B. Rumusan Masalah Berdasarkan latar belakang penelitian di atas, maka rumusan masalah pada penelitian ini ialah: 1. Bagaimana pengorganisasian terhadap otoritas, spesialisasi dan regulasi komunikasi organisasi antara Dinas Kesehatan Provinsi dan Kabupaten/Kota di Jawa Timur dalam program eliminasi malaria? 2. Bagaimana pembuatan, pemilihan, dan penyimpanan informasi dalam komunikasi organisasi antara Dinas Kesehatan Provinsi dan Kabupaten/Kota di Jawa Timur dalam program eliminasi malaria? C. Tujuan Penelitian Penelitian ini disusun untuk mencapai beberapa tujuan yang disesuaikan dengan perumusan masalah di atas. Adapun tujuan penelitian ini ialah: 1. Mendeskripsikan dan menganalisis otoritas, spesialisasi dan regulasi komunikasi organisasi antara Dinas Kesehatan Provinsi dan Kabupaten/Kota di Jawa Timur dalam program eliminasi malaria. 2. Menganalisis dan mendeskripsikan pembuatan, pemilihan, dan penyimpanan informasi dalam komunikasi organisasi antara Dinas Kesehatan Provinsi dan Kabupaten/Kota di Jawa Timur dalam program eliminasi malaria. D. Manfaat Penelitian 1. Bagi seksi P2 (Pemberantasan Penyakit) Hasil penelitian ini diharapkan dapat menjadi bahan masukan dalam upaya peningkatan kualitas program eliminasi malaria di Dinas Kesehatan Provinsi Jawa Timur.

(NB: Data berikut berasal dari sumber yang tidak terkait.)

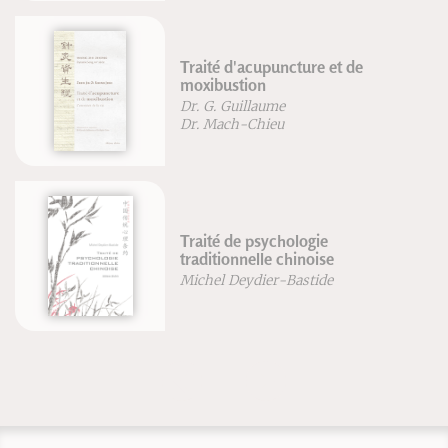
Traité d'acupuncture et de
moxibustion
Dr. G. Guillaume
Dr. Mach-Chieu
Traité de psychologie
traditionnelle chinoise
Michel Deydier-Bastide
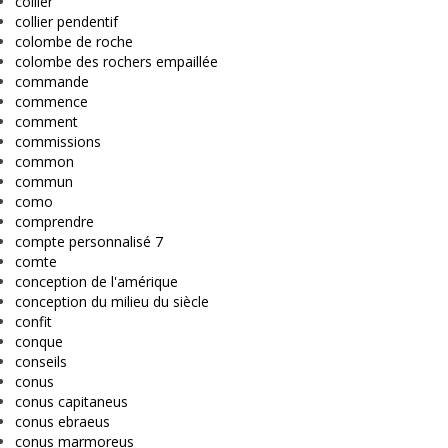
collier
collier pendentif
colombe de roche
colombe des rochers empaillée
commande
commence
comment
commissions
common
commun
como
comprendre
compte personnalisé 7
comte
conception de l'amérique
conception du milieu du siècle
confit
conque
conseils
conus
conus capitaneus
conus ebraeus
conus marmoreus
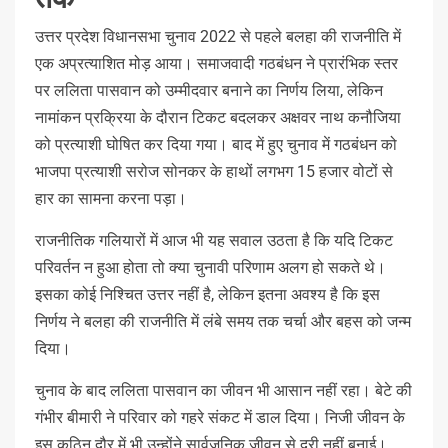
उत्तर प्रदेश विधानसभा चुनाव 2022 से पहले बलहा की राजनीति में
एक अप्रत्याशित मोड़ आया। समाजवादी गठबंधन ने प्रारंभिक स्तर
पर ललिता पासवान को उम्मीदवार बनाने का निर्णय लिया, लेकिन
नामांकन प्रक्रिया के दौरान टिकट बदलकर अक्षवर नाथ कनौजिया
को प्रत्याशी घोषित कर दिया गया। बाद में हुए चुनाव में गठबंधन को
भाजपा प्रत्याशी सरोज सोनकर के हाथों लगभग 15 हजार वोटों से
हार का सामना करना पड़ा।
राजनीतिक गलियारों में आज भी यह सवाल उठता है कि यदि टिकट
परिवर्तन न हुआ होता तो क्या चुनावी परिणाम अलग हो सकते थे।
इसका कोई निश्चित उत्तर नहीं है, लेकिन इतना अवश्य है कि इस
निर्णय ने बलहा की राजनीति में लंबे समय तक चर्चा और बहस को जन्म
दिया।
चुनाव के बाद ललिता पासवान का जीवन भी आसान नहीं रहा। बेटे की
गंभीर बीमारी ने परिवार को गहरे संकट में डाल दिया। निजी जीवन के
इस कठिन दौर में भी उन्होंने सार्वजनिक जीवन से दूरी नहीं बनाई।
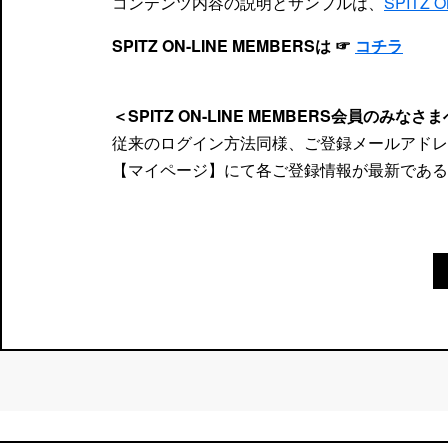
コンテンツ内容の説明とサンプルは、
SPITZ
SPITZ ON-LINE MEMBERSは ☞
コチラ
＜SPITZ ON-LINE MEMBERS会員のみなさ
従来のログイン方法同様、ご登録メールアドレ
【マイページ】にて各ご登録情報が最新である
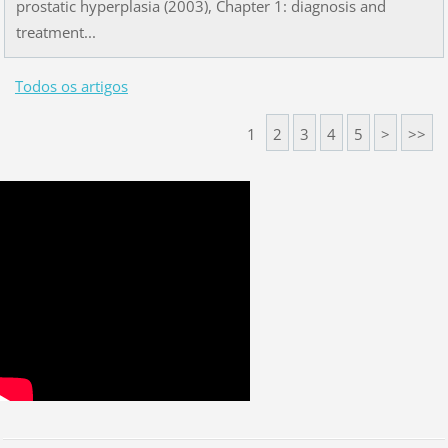
prostatic hyperplasia (2003), Chapter 1: diagnosis and
treatment...
Todos os artigos
1
2
3
4
5
>
>>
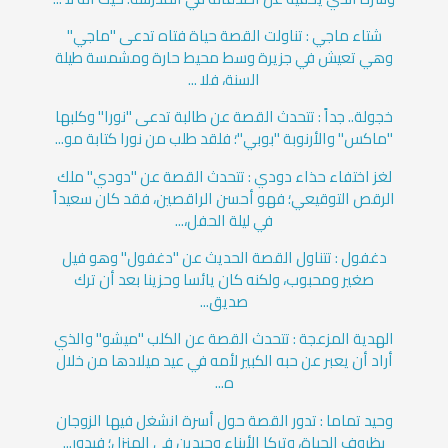
شتاء ماجي : تناولت القصة حياة فتاه تدعى "ماجي"
وهي تعيش في جزيرة وسط محيط حارة ومشمسة طيلة
السنة، فلا ...
خجولة.. جداً : تتحدث القصة عن طالبة تدعى "نورا" وكلبها
"ماكس" والأرنوبة "بوبي"؛ فلقد طلب من نورا كتابة مو...
لغز اختفاء حذاء دودي : تتحدث القصة عن "دودي" ملك
الرقص التوقيعي؛ فهو أحسن الراقصين، فقد كان سعيداً
في ليلة الحفل،...
دغفول : تتناول القصة الحديث عن "دغفول" وهو فيل
صغير ومحبوب، ولكنه كان يائسا وحزينا بعد أن ترك
صديق...
الهدية المزعجة : تتحدث القصة عن الكلب "ميشو" والذي
أراد أن يعبر عن حبه الكبير لأمه في عيد ميلادها من خلال
ه...
وحيد تماما : تدور القصة حول أسرة انشغل فيها الزوجان
بظروف الحياة، وتركا الأبناء وحيدين في المنزل؛ فيدور...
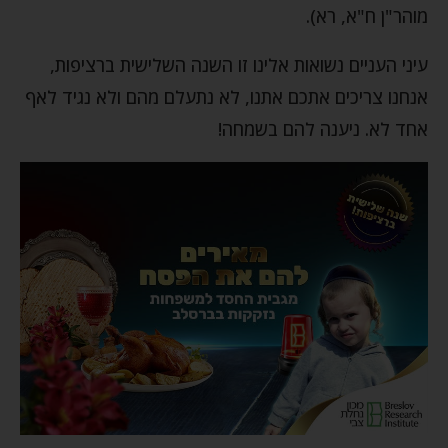
מוהר"ן ח"א, רא).
עיני העניים נשואות אלינו זו השנה השלישית ברציפות,
אנחנו צריכים אתכם אתנו, לא נתעלם מהם ולא נגיד לאף
אחד לא. ניענה להם בשמחה!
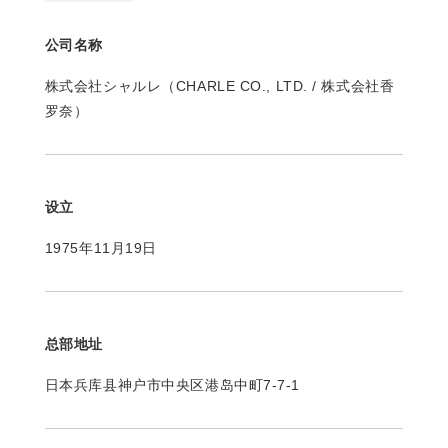
公司名称
株式会社シャルレ（CHARLE CO., LTD. / 株式会社香
罗奈）
设立
1975年11月19日
总部地址
日本兵库县神户市中央区港岛中町7-7-1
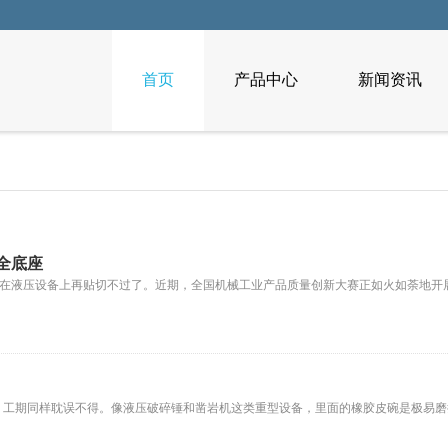
首页
产品中心
新闻资讯
全底座
放在液压设备上再贴切不过了。近期，全国机械工业产品质量创新大赛正如火如荼地开展
，工期同样耽误不得。像液压破碎锤和凿岩机这类重型设备，里面的橡胶皮碗是极易磨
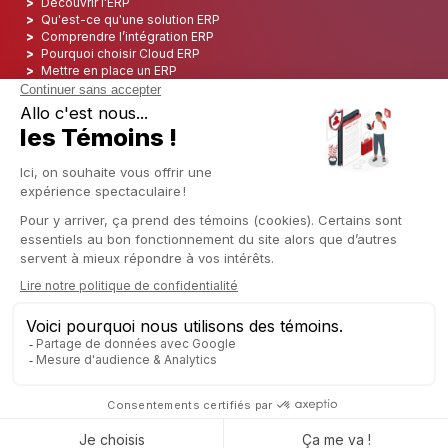
Découvrir l'ERP
Qu'est-ce qu'une solution ERP
Comprendre l’intégration ERP
Pourquoi choisir Cloud ERP
Mettre en place un ERP
ERP Open Source
Logiciel ERP Open Source
Top 5 des ERP Open Source
ERP Deployment
ERP Integration
ERP Implementation
ERP Consulting
ERP Project
ERP System
Odoo ERP pour le secteur financier
Odoo ERP pour le secteur des assurances
Odoo ERP pour l'industrie de l'impression
Odoo ERP pour le secteur de la logistique
Odoo ERP pour l'industrie du CBD
Odoo ERP pour l'industrie manufacturière
Français (CA)
Copyright © 2006 - 2025 CAPTIVEA
Généré par
- Le #1
Open Source eCommerce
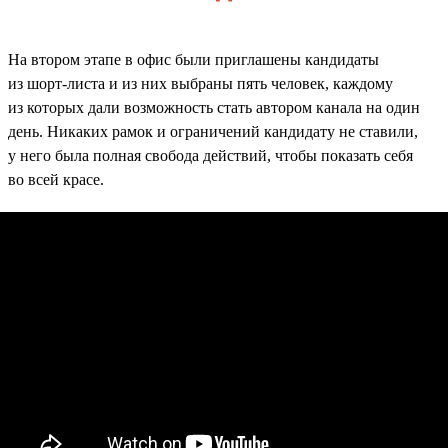
На втором этапе в офис были приглашены кандидаты
из шорт-листа и из них выбраны пять человек, каждому
из которых дали возможность стать автором канала на один
день. Никаких рамок и ограничений кандидату не ставили,
у него была полная свобода действий, чтобы показать себя
во всей красе.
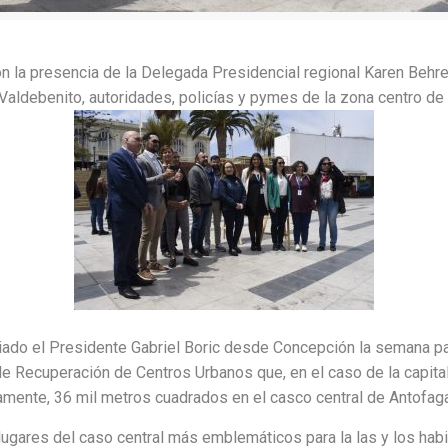
n la presencia de la Delegada Presidencial regional Karen Behre
aldebenito, autoridades, policías y pymes de la zona centro de 
ciado el Presidente Gabriel Boric desde Concepción la semana p
e Recuperación de Centros Urbanos que, en el caso de la capital 
amente, 36 mil metros cuadrados en el casco central de Antofag
lugares del caso central más emblemáticos para la las y los hab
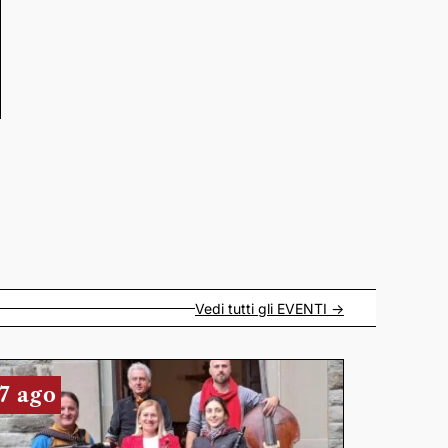
Vedi tutti gli
EVENTI
->
7 ago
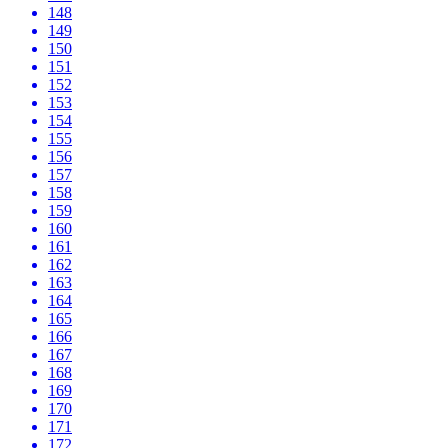
148
149
150
151
152
153
154
155
156
157
158
159
160
161
162
163
164
165
166
167
168
169
170
171
172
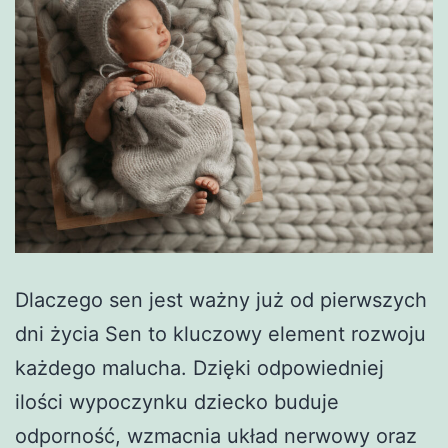
Dlaczego sen jest ważny już od pierwszych
dni życia Sen to kluczowy element rozwoju
każdego malucha. Dzięki odpowiedniej
ilości wypoczynku dziecko buduje
odporność, wzmacnia układ nerwowy oraz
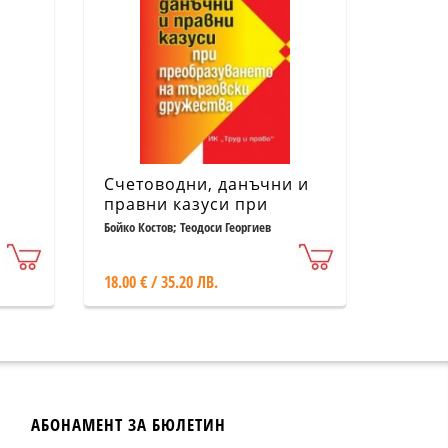
Счетоводни, данъчни и
правни казуси при
преобразуването на
Бойко Костов; Теодоси Георгиев
търговски дружества
18.00 € / 35.20 ЛВ.
АБОНАМЕНТ ЗА БЮЛЕТИН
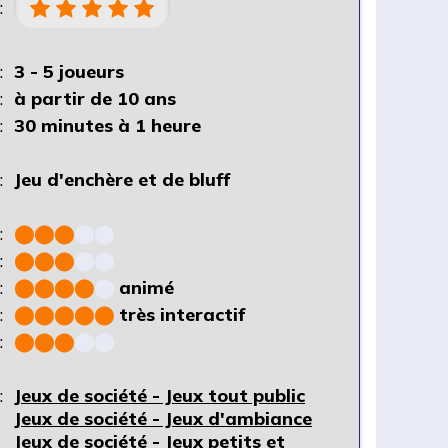
:
:
3 - 5 joueurs
:
à partir de 10 ans
:
30 minutes à 1 heure
:
Jeu d'enchère et de bluff
:
⬤
⬤
⬤
⬤
⬤
:
⬤
⬤
⬤
⬤
⬤
:
⬤
⬤
⬤
⬤
⬤
animé
:
⬤
⬤
⬤
⬤
⬤
très interactif
:
⬤
⬤
⬤
⬤
⬤
:
Jeux de société - Jeux tout public
Jeux de société - Jeux d'ambiance
Jeux de société - Jeux petits et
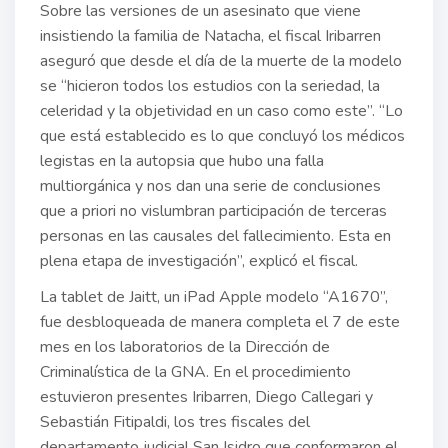
Sobre las versiones de un asesinato que viene
insistiendo la familia de Natacha, el fiscal Iribarren
aseguró que desde el día de la muerte de la modelo
se “hicieron todos los estudios con la seriedad, la
celeridad y la objetividad en un caso como este”. “Lo
que está establecido es lo que concluyó los médicos
legistas en la autopsia que hubo una falla
multiorgánica y nos dan una serie de conclusiones
que a priori no vislumbran participación de terceras
personas en las causales del fallecimiento. Esta en
plena etapa de investigación”, explicó el fiscal.
La tablet de Jaitt, un iPad Apple modelo “A1670”,
fue desbloqueada de manera completa el 7 de este
mes en los laboratorios de la Dirección de
Criminalística de la GNA. En el procedimiento
estuvieron presentes Iribarren, Diego Callegari y
Sebastián Fitipaldi, los tres fiscales del
departamento judicial San Isidro que conformaron el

2. Bagi Dinas Kesehatan Provinsi dan Kabupaten/Kota Hasil penelitian ini diharapkan dapat menjadi bahan masukan dalam upaya meningkatkan kemampuan komunikasi organisasi antara Dinas Kesehatan Provinsi dan Kabupaten/Kota dalam program eliminasi malaria. 3. Bagi Akademisi Hasil penelitian akan memberikan dukungan bagi literatur ilmu komunikasi, pada literatur komunikasi organisasi, khususnya dalam manajemen birokrasi dan proses berorganisasi dalam hal pengolahan informasi.